The World is The Best Classroom

I realize that I am very fortunate to have had the opportunity to work in the travel and hospitality industry for most of my career. But even as I shifted my focus to higher education marketing, I took what I learned from tourism and applied it to selling education. It’s about the destination and the experiences you have there that ultimately teach you the most about the world, people and especially yourself. What students learn in the confines of a classroom is without a doubt foundational to their future. But the experiences that you get by traveling the world are invaluable and arguably more impactful to make you a more well rounded person with soft and hard skills. And while my own formal education is a fond distant memory, I am constantly amazed at how much I continue to learn every time I travel. 

I am grateful for my humble midwest upbringing, but if I didn’t have the opportunity, and more importantly the drive to leave it for a different kind of life, I might still be living in the small blue collar town where I grew up. No offense to blue collars or small town life, but I had a fire in my belly to see and do things that my hometown just couldn't offer. 

On our annual family summer trips, as my brothers and sisters sawed logs in the back of our forest green Plymouth Country Suburban station wagon, I was wide awake, riveted by the sites and sounds that were whizzing by my usually open window at 70mph. And glued in my hands, was my trusty Rand McNally atlas so I always knew where we were and what big city or geological wonder was coming up next. Back then I didn’t know that the term wanderlust existed, much less what it meant. But something in me just couldn’t get enough of the experience of travel. 

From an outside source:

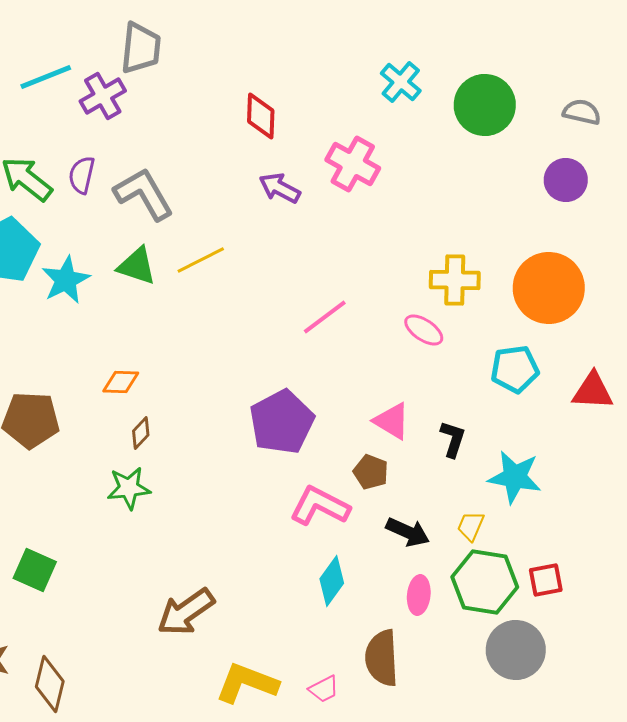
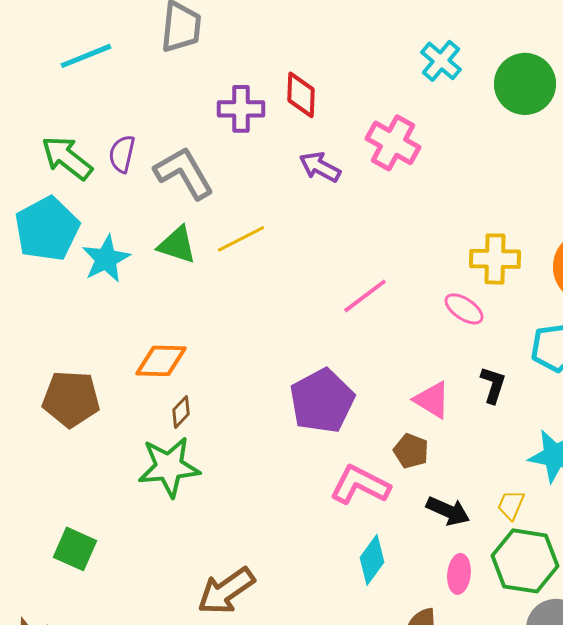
purple cross: (103, 96) -> (241, 109), moved, turned 30
orange diamond: (121, 382) -> (161, 361), size x1.4
black L-shape: (453, 439) -> (493, 385), moved
green star: (129, 488) -> (169, 467), size x1.4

By the time I was a freshman in college, I had only scratched the surface of the places and things I wanted to see. Top of my list? New York City. As I walked out of class one day, I saw an announcement on the bulletin board that small group of students led by Dr. Hal Gunderson, the head of the theater department, was planning an annual trip to the Big Apple for Spring Break. I thought for sure my parents would never go for it, much less pay for it. I was the tenth of eleven children, and with all due respect, my father worked at one of those blue collar jobs I so desperately wanted to avoid. He himself had traveled the world at 18, thanks to the US Navy and a little scuffle called World War II.  It wasn’t cheap, but they managed to scrape together the money for me to explore New York City. I had always been a good student and they always knew my aspirations would take me far from Indiana. I was a budding designer (a graphic artist back then) and NYC was a must-see and must-do kind of place for anyone who wanted a successful creative career. 

As a teenager, I had visited Chicago and other big cities, but Manhattan was THE Big City and an experience on a whole other level. As I stepped out of the first cab ride I had ever been on and onto to the wet pavement of 43rd Street, I could just feel that life would never be the same. The lights. The sounds. The smell of exhaust belching from city buses. It was all so intoxicating.  

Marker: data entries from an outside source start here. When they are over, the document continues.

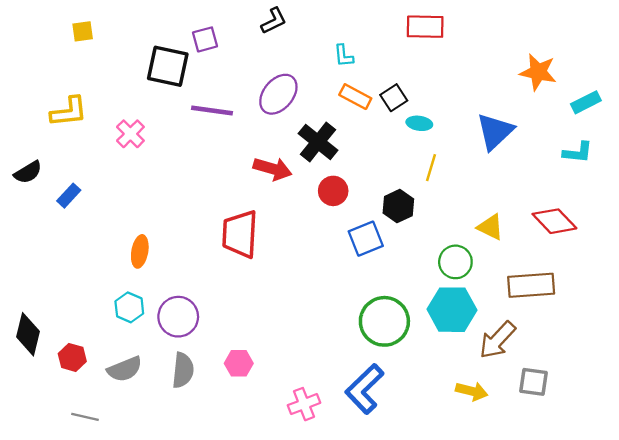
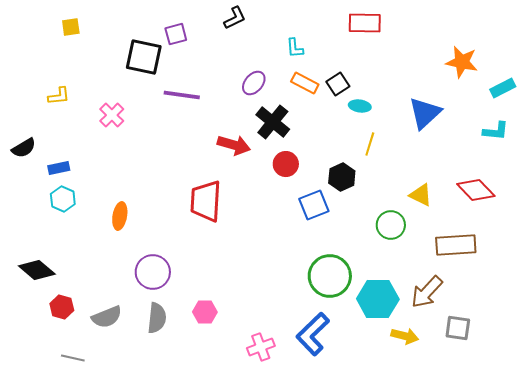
purple ellipse: (278, 94) -> (254, 83), moved, size x0.7
yellow L-shape: (69, 112) -> (59, 96), size x0.7
blue rectangle: (69, 196) -> (59, 168), turned 35
cyan hexagon: (129, 307) -> (63, 199), moved
cyan hexagon: (452, 310) -> (378, 299), moved
black diamond: (28, 334) -> (37, 270), moved, turned -63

Over the course of the next seven days, so much of what we packed in became a bit of a blur. But there were standouts. We saw A Chorus Line on Broadway, climbed Lady Liberty, shopped for groceries at Zabar’s, spent the entire day at the MET and another at The Guggenheim and I saw my first pick pocket happen right before my eyes. But the memory that will be forever seared into my mind’s eye is standing atop the observation deck of the south tower at One World Trade Center. It was a brisk March day and I could see for what seemed like hundreds of miles. Seeing each of New York’s boroughs from that vantage point was like being in a different world. And I was standing on top of it. 

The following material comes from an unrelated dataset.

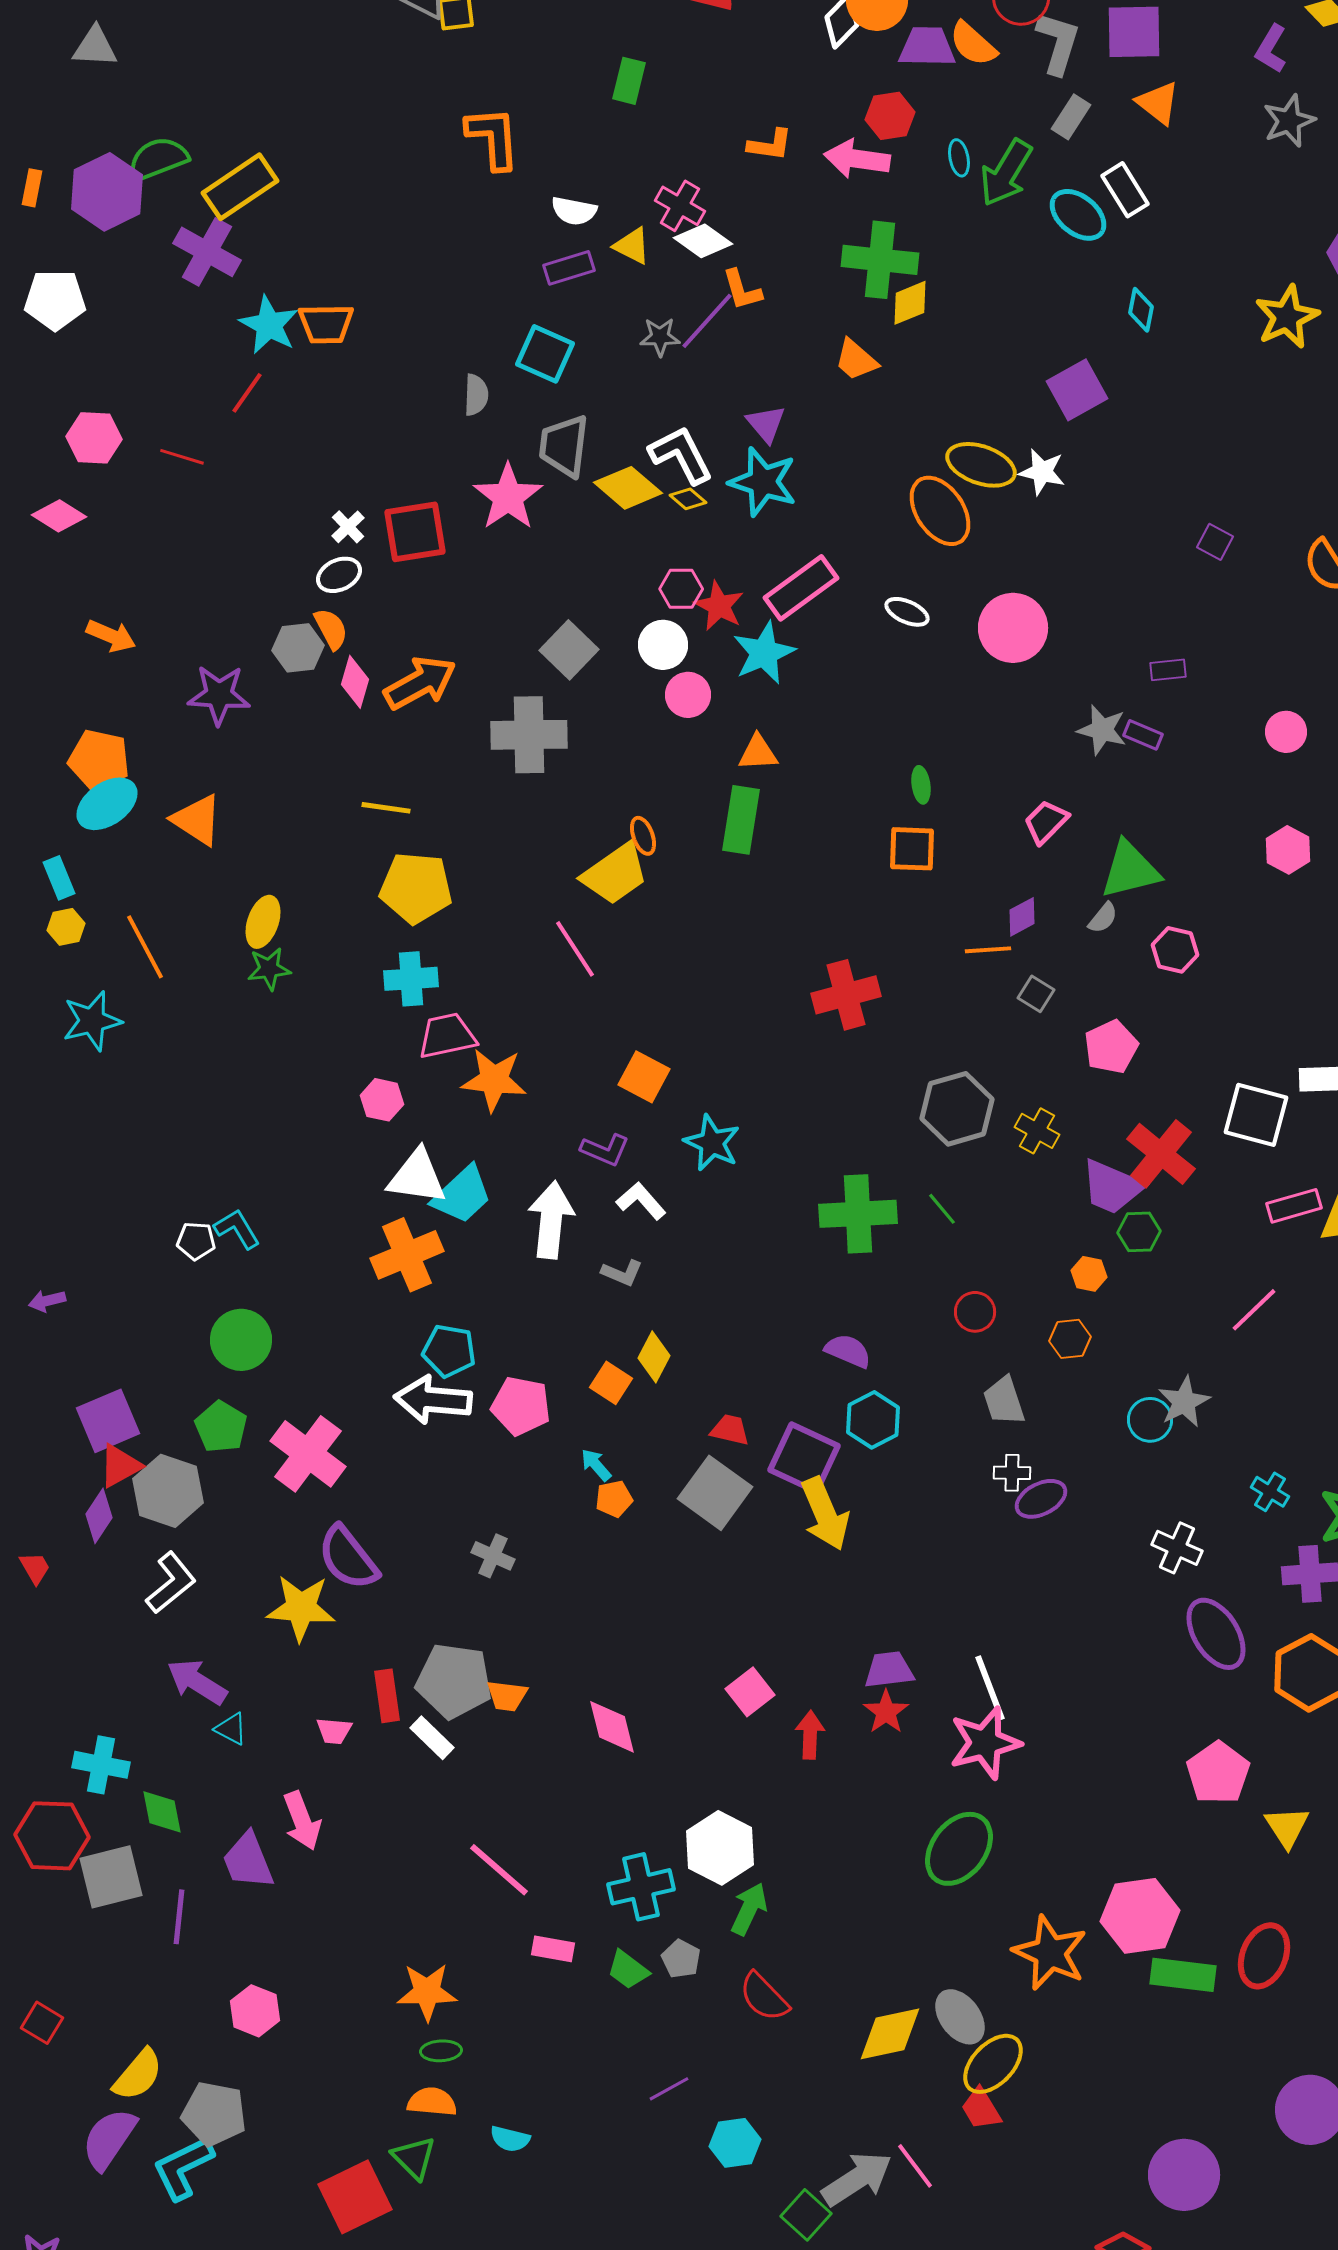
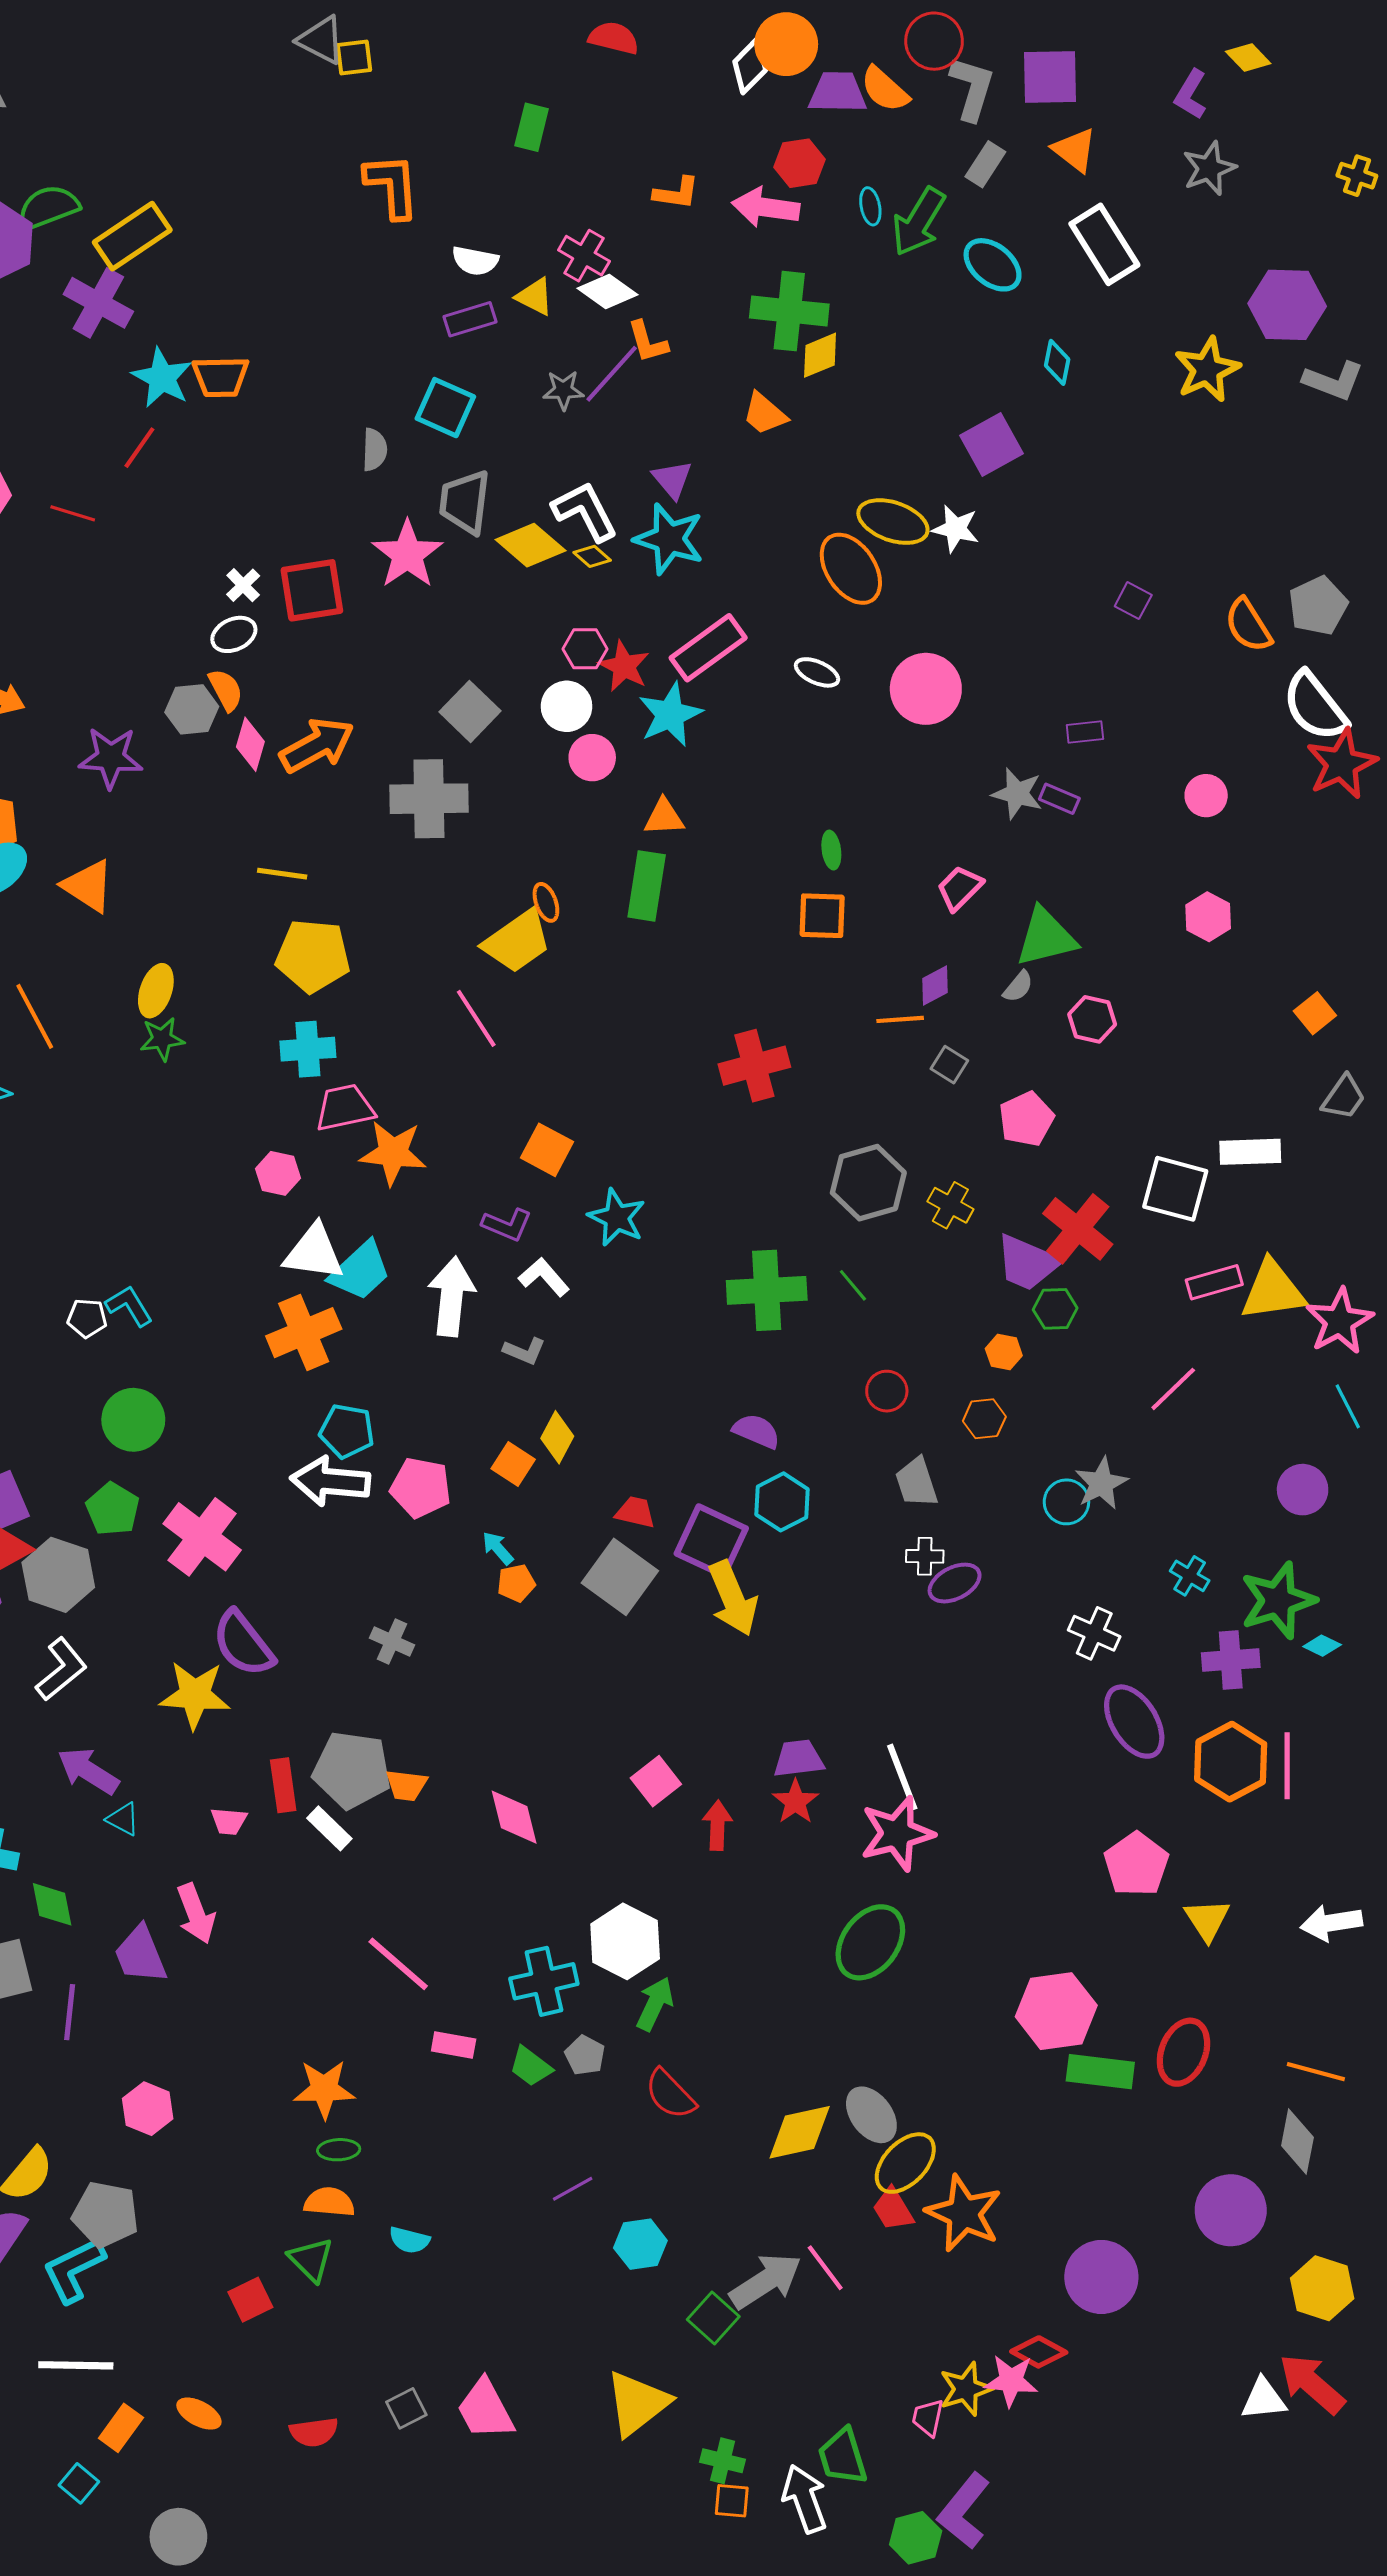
white rectangle: (1125, 190) -> (1104, 244), moved, size x1.4
orange star: (1050, 1953) -> (964, 2213), moved
red square: (355, 2197) -> (250, 2300), size x0.6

That week in New York became one of the defining moments of my college career. It changed me. And although I was just one of more than 7.2 million people in the city that day, It made me feel important and relevant to be there. The things I saw, the food I ate and the memories I made are all a part of who I am today. 

I have logged many tens of thousands of miles of travel since that first time in New York. And looking back over the my travels, I am absolutely convinced that we are all a collection of our experiences. And the more amazing and the more diverse the experiences we have, the more we learn and grow. 

If you never venture out of the cocoon of your comfort zone, and travel to places you might never have heard of or never imagined seeing, you will never learn to be the “you" you can be.